Eichler, Anshen wrote, was "leery" about the suggestion, worrying "whether a house that did not look like a house but looked like a blank wall to the street would sell at all, but being a forward-thinking man, he went along with the architect."
But Anshen and Allen did much more than Eichler homes. Theirs was one of only a handful of Bay Area modern firms that got its start before World War II. The firm played a major role in setting the tone for Bay Area modernism as something warmer and more Wrightian than its Southern California counterpart.
And although Anshen and Allen collaborated closely—"No one of them did anything without the full discussion and approval of the other," says Derek Parker, a longtime architect with the firm—it was Anshen who, through his personality, defined the firm. It was certainly Anshen, a wily marketer who secured many of the jobs.
"Bob had a way of talk that was extremely convincing," says Donald Olsen, a good friend in the 1940s and early '50s. "He didn't allow the other person to object."
"He was an actor," says Los Angeles architect Ray Kappe, who worked for Anshen and Allen in the early 1950s. "He demanded attention."

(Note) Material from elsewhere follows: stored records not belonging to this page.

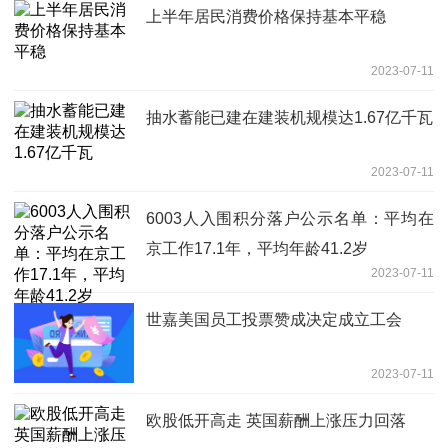
上半年居民消费价格保持基本平稳
2023-07-11
抽水蓄能已建在建装机规模达1.67亿千瓦
2023-07-11
6003人入围积分落户公示名单：平均在
京工作17.1年，平均年龄41.2岁
2023-07-11
世嘉美国员工投票赞成决定成立工会
2023-07-11
欧股低开高走 英国薪酬上涨压力回落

His face might not have been pretty, but it was expressive—especially when telling jokes, the late architect Warren Callister remembered. "Bob Anshen's face was like something rubber."
Like an actor, Anshen had a magic that drew people to him. And despite his looks, women swooned.
"It was common for him at a party to come behind a woman and pinch her on the fanny," recalls architect Donald Olsen, "and she would turn around in wrath, and he would look at her and she would just fall. She was his!"